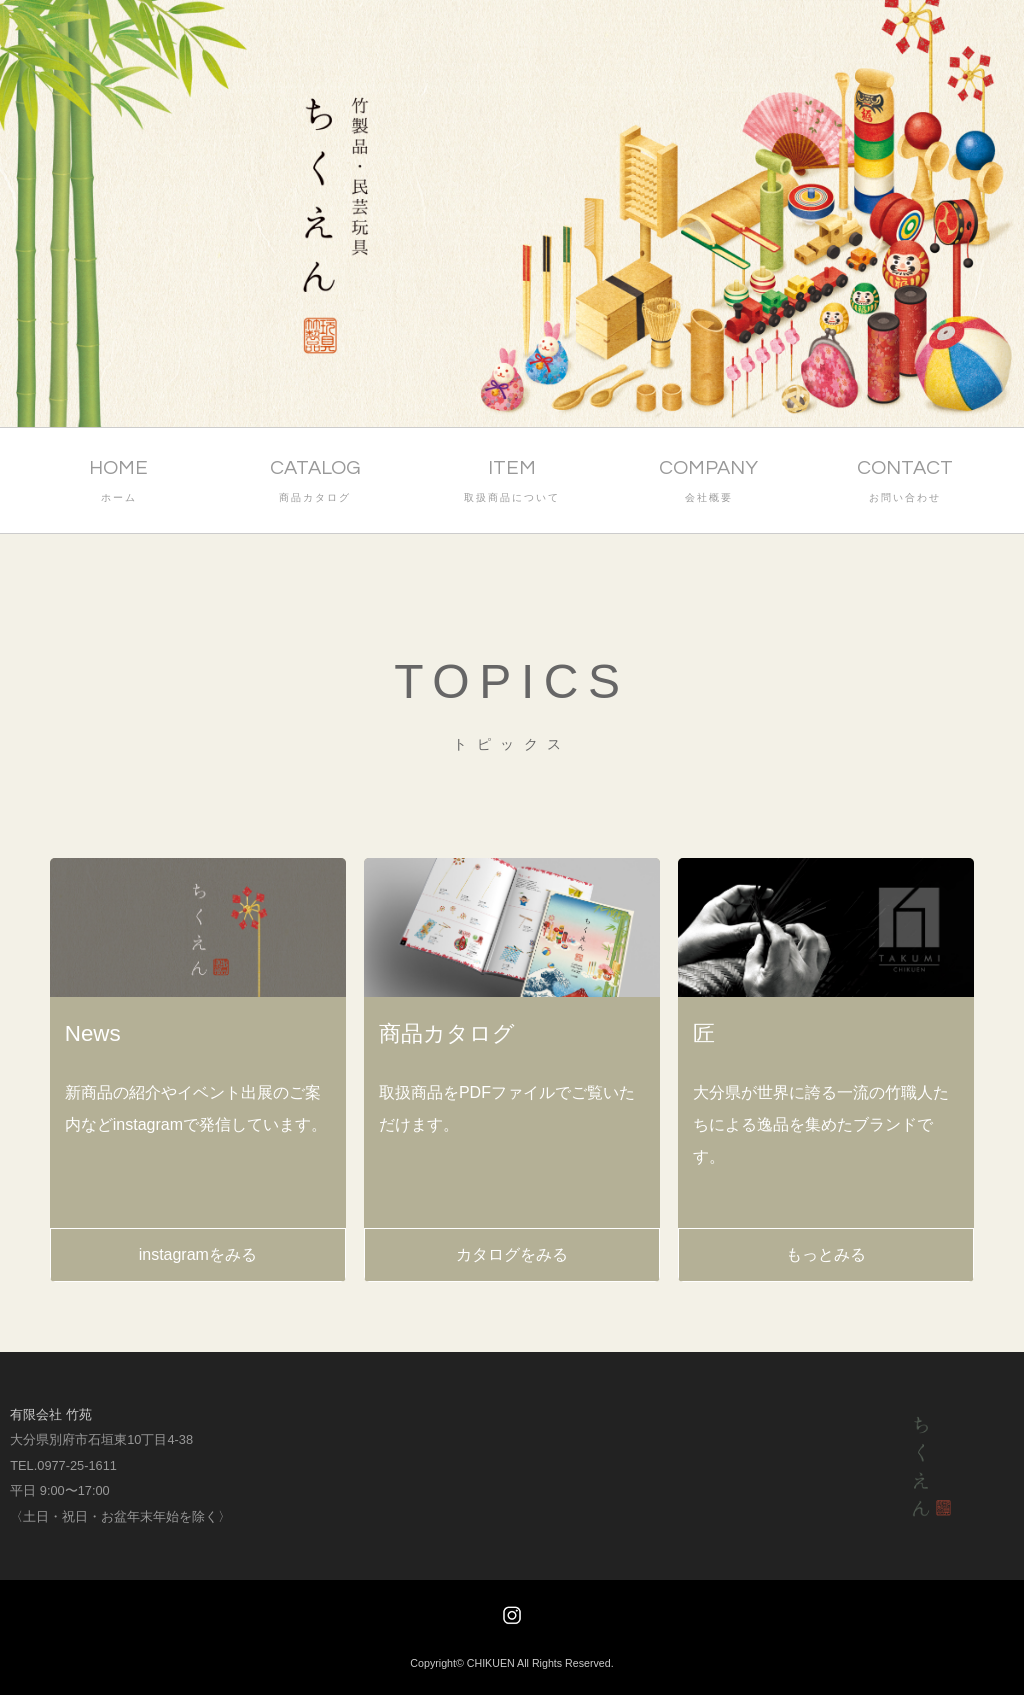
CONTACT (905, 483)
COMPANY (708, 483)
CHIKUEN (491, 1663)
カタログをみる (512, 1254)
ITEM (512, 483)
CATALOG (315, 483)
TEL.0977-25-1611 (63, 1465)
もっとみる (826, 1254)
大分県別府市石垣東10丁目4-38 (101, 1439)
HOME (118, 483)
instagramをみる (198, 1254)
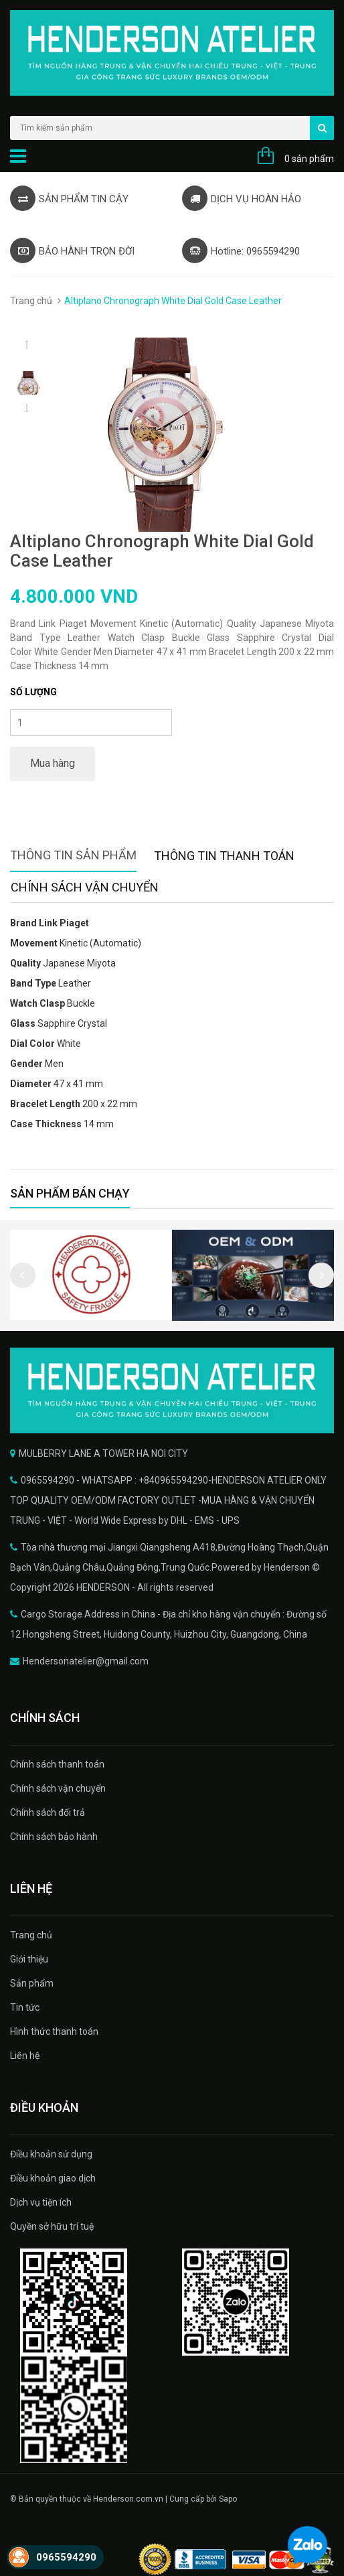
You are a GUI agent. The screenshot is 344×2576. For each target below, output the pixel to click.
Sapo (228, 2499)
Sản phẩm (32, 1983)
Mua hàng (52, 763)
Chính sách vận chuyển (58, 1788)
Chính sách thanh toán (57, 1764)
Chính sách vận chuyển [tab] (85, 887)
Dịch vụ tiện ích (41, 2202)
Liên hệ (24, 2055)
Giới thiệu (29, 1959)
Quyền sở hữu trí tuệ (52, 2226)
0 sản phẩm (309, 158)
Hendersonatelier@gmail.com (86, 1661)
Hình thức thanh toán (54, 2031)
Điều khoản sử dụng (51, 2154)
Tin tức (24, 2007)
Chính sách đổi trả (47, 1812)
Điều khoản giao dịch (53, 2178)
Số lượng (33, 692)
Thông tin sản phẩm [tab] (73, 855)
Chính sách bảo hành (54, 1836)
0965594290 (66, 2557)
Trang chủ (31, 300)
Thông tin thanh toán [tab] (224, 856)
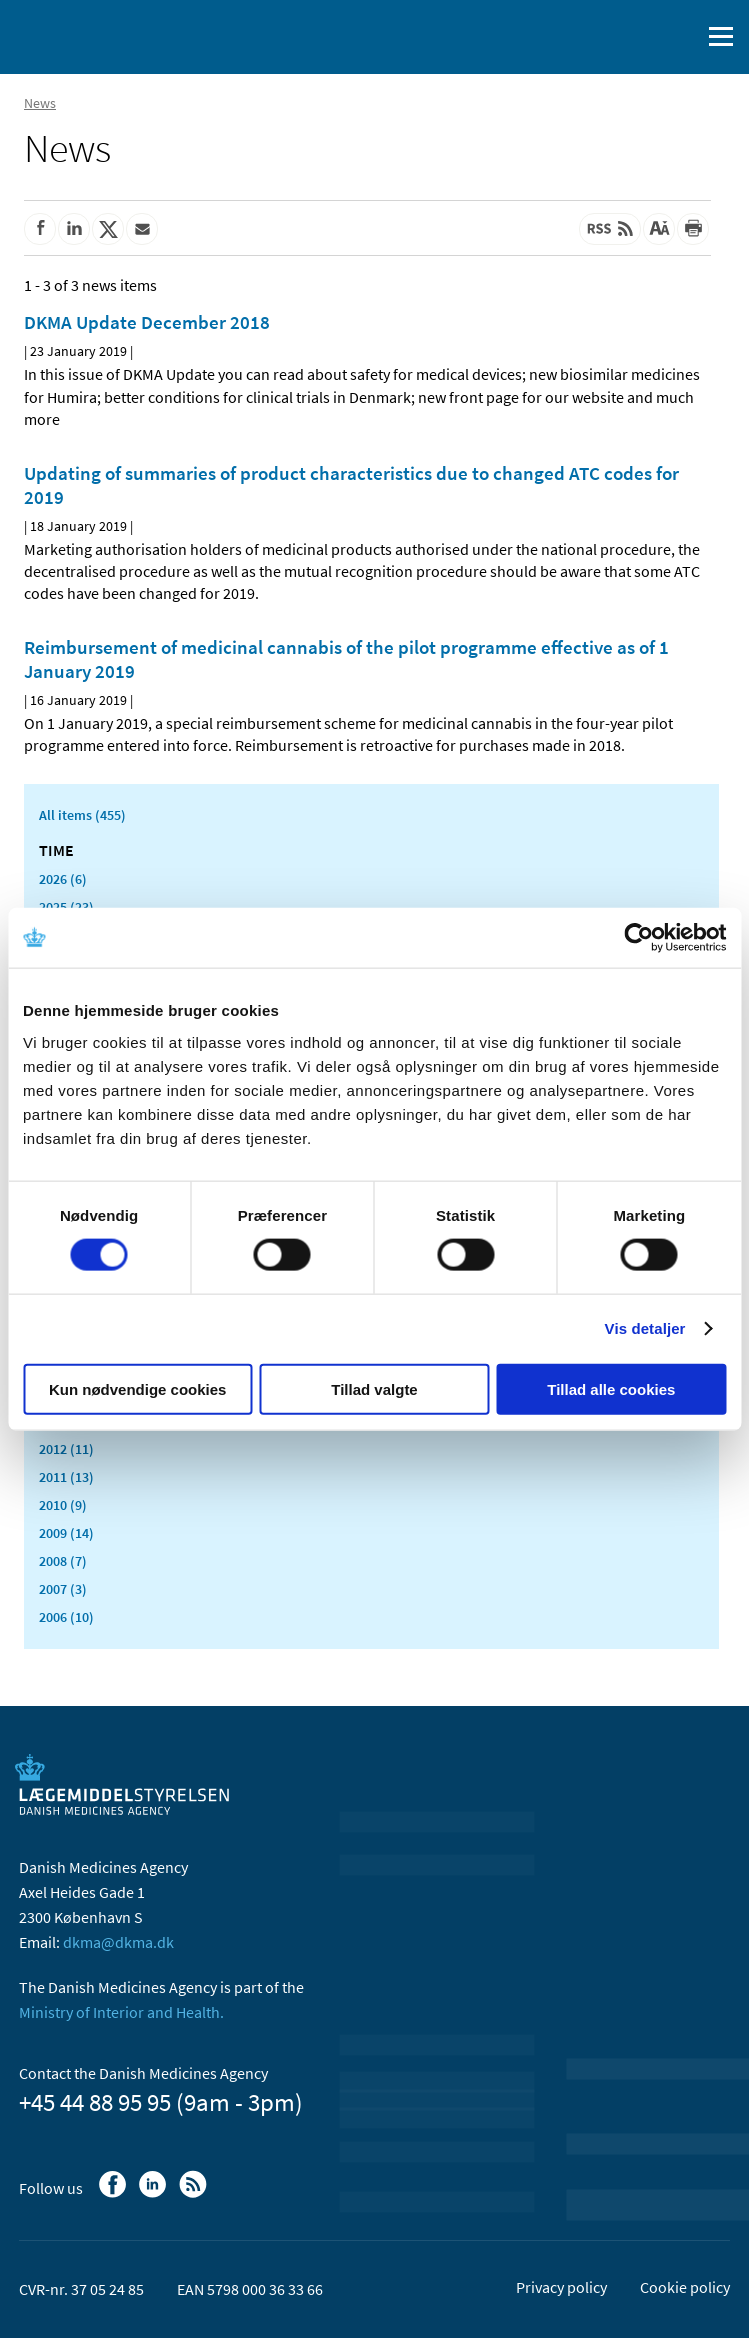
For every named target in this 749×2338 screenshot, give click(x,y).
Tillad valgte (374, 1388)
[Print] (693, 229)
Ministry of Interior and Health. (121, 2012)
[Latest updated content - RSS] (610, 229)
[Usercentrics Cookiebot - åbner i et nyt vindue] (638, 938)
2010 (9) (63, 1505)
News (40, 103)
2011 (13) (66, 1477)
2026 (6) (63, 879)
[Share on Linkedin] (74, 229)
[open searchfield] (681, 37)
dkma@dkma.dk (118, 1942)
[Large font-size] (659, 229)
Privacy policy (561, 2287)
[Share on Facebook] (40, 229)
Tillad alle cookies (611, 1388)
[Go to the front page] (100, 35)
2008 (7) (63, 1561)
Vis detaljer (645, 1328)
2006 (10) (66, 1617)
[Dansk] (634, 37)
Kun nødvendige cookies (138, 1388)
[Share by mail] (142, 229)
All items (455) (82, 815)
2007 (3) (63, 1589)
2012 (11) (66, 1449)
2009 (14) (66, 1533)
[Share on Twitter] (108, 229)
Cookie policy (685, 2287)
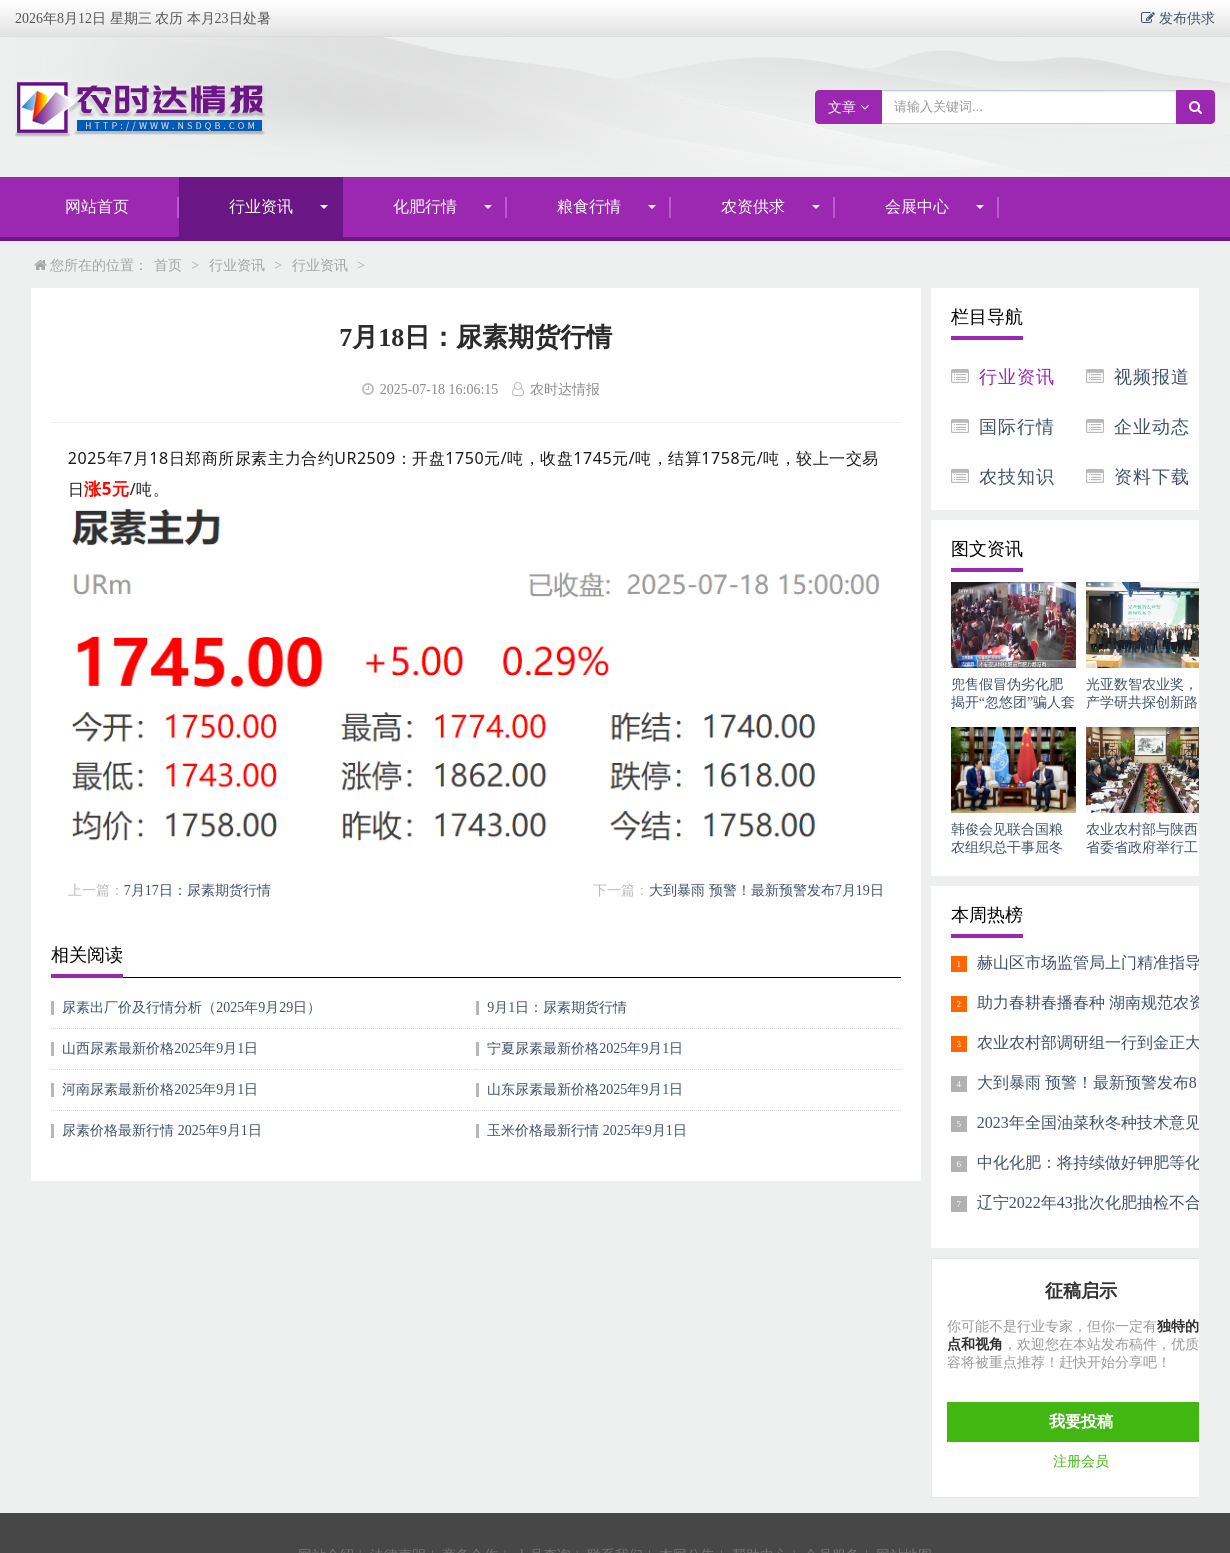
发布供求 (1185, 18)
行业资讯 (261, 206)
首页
-=-=-=-=-
A faithful copy of the records above, without images, is what to give back.

# Result of this task
CONTACT (905, 483)
COMPANY (708, 483)
CHIKUEN (491, 1663)
カタログをみる (512, 1254)
ITEM (512, 483)
CATALOG (315, 483)
TEL.0977-25-1611 (63, 1465)
もっとみる (826, 1254)
大分県別府市石垣東10丁目4-38 (101, 1439)
HOME (118, 483)
instagramをみる (198, 1254)
You are a GUI agent. The screenshot is 344×2576. For each target below, output the pixel to click.
Sapo (228, 2499)
Sản phẩm (32, 1983)
Mua hàng (52, 763)
Chính sách vận chuyển (58, 1788)
Chính sách thanh toán (57, 1764)
Chính sách vận chuyển [tab] (85, 887)
Dịch vụ tiện ích (41, 2202)
Liên hệ (24, 2055)
Giới thiệu (29, 1959)
Quyền sở hữu trí tuệ (52, 2226)
0 sản phẩm (309, 158)
Hendersonatelier@gmail.com (86, 1661)
Hình thức thanh toán (54, 2031)
Điều khoản sử dụng (51, 2154)
Tin tức (24, 2007)
Chính sách đổi trả (47, 1812)
Điều khoản giao dịch (53, 2178)
Số lượng (33, 692)
Thông tin sản phẩm [tab] (73, 855)
Chính sách bảo hành (54, 1836)
0965594290 (66, 2557)
Trang chủ (31, 300)
Thông tin thanh toán [tab] (224, 856)
For every named target in this 749×2338 screenshot, give click(x,y).
Tillad valgte (374, 1388)
[Print] (693, 229)
Ministry of Interior and Health. (121, 2012)
[Latest updated content - RSS] (610, 229)
[Usercentrics Cookiebot - åbner i et nyt vindue] (638, 938)
2010 (9) (63, 1505)
News (40, 103)
2011 (13) (66, 1477)
2026 (6) (63, 879)
[Share on Linkedin] (74, 229)
[open searchfield] (681, 37)
dkma@dkma.dk (118, 1942)
[Large font-size] (659, 229)
Privacy policy (561, 2287)
[Share on Facebook] (40, 229)
Tillad alle cookies (611, 1388)
[Go to the front page] (100, 35)
2008 (7) (63, 1561)
Vis detaljer (645, 1328)
2006 (10) (66, 1617)
[Dansk] (634, 37)
Kun nødvendige cookies (138, 1388)
[Share by mail] (142, 229)
All items (455) (82, 815)
2007 (3) (63, 1589)
2012 (11) (66, 1449)
2009 (14) (66, 1533)
[Share on Twitter] (108, 229)
Cookie policy (685, 2287)
发布供求 (1185, 18)
行业资讯 (261, 206)
首页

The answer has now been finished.